Et lui de mettre alors sa main sur sa poitrine,
Si bien que le lait en jaillit sur sa robe de satin…

Sonnez, mes sonneurs, sonnez une gavotte.
Afin que ma douce et moi nous la dansions sur la place.

— Seigneur Dieu, dit-elle, j’ai la fièvre,
Et je ne pourrais danser une gavotte.

— C’est là une fièvre appelée trantina,
Et ordinairement on est à deux à la trembler.

Ah ! retire-toi loin de là de devant mes yeux,
Ou je laverai, à l’instant, ma lance dans ton sang !

Et lui de se reculer de deux ou de trois pas,
Et de planter sa lance dans son côté…

— Sonnez, mes sonneurs, sonnez une gavotte
Ma douce est restée étendue tout de son long sur la place :

Ma douce est restée à se rouler dans son sang ;
Ce n’est pas de moi qu’elle devait se moquer !

Sonnez, mes sonneurs, sonnez un glas de deuil.
Puisqu’il est veuf, le prince de Kervenno !


Chanté par Marguerite Philippe
de Pluzunet [Côtes-du-Nord].


Il faut remarquer les différences qui existent entre ces deux versions, sous le rapport des noms propres surtout. Dans la première version, c’est un comte Guillou, (Guillaume de Poitou peut-être) qui est en scène, avec une demoiselle de Poitou. Dans la seconde version, le principal personnage, appelé tantôt COMTE, tantôt PRINCE DE KERVENNO, a pour fiancée une PRINCESSE LE GUILLOU. Il est difficile de ae guider à travers ces contradictions, et de fixer la question historique. — Quelques personnes, MM. De Penguern, et Kerambrun par exemple, substituent le COMTE DE GŒLO au COMTE GUILLOU, mais à tort, je crois, et sans motif plausible.

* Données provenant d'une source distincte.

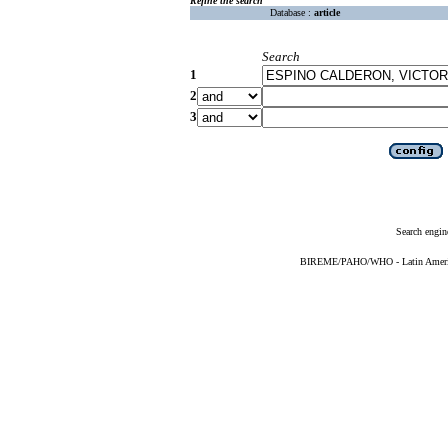
Refine the search
Database :
article
Search
1
2
3
Search engin
BIREME/PAHO/WHO - Latin American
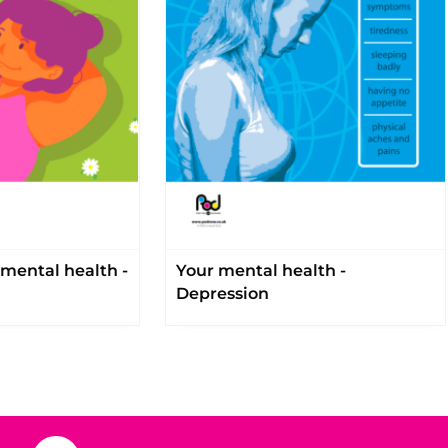
mental health -
Your mental health -
Depression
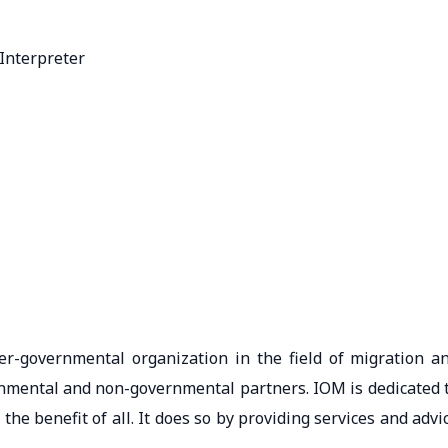
Interpreter
er-governmental organization in the field of migration a
nmental and non-governmental partners. IOM is dedicated 
e benefit of all. It does so by providing services and advi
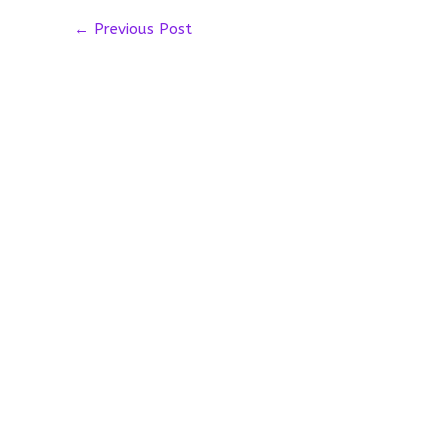
←
Previous Post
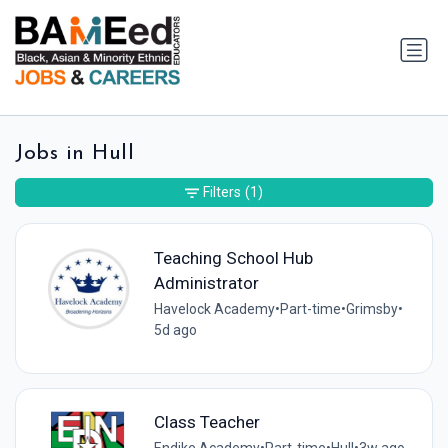
Jobs in Hull
Filters
(1)
Teaching School Hub
Administrator
Havelock Academy
•
Part-time
•
Grimsby
•
5d ago
Class Teacher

Je laisse pourtant la question à décider aux historiens.

Dans une troisième version, que mon ami M. Sauvé a recueillie à Plouguerneau, dans le bas Léon, de la bouche d’une couturière nommée Marianne Le Bêr, il s’agit d’un jeune Prince qui, débarquant de dessus la mer profonde, demande un messager pour aller annoncer à sa maîtresse qu’il arrive pour l’épouser. Chemin faisant, le jeune prince rencontre sur une lande une jeune bergère qui lui dit : — « Arrêtez, prince, arrêtez votre haquennée, votre jolie maîtresse est mère ! » — Comme dans les deux versions précédentes, on essaye de le tromper, en lui présentant la jeune sœur de sa fiancée ; mais il ne donne pas dans le piège, et demande l’autre. Elle vient, confuse et l’air malade, et il l’invite à danser avec lui : — « Excusez-moi, prince, dit-elle, je ne puis danser, car depuis neuf mois, je suis malade de la fièvre quarte. » — Et le prince répond : — « Ne vous rappelez-vous pas m’avoir promis, dans votre chambre, que le premier de nous deux qui faillirait serait mis à mort ? À peine avait-il prononcé ces mots, qu’il lui trancha la tête d’un coup de sabre. — Sonnez, mes gens, sonnez de la trompette, puisque nous avons donné la mort à la Mademoiselle DÉLOYALE : Sonnez, mes gens, sonnez, de la trompette sur-le-champ, pour que nous reprenions le chemin de notre pays ! »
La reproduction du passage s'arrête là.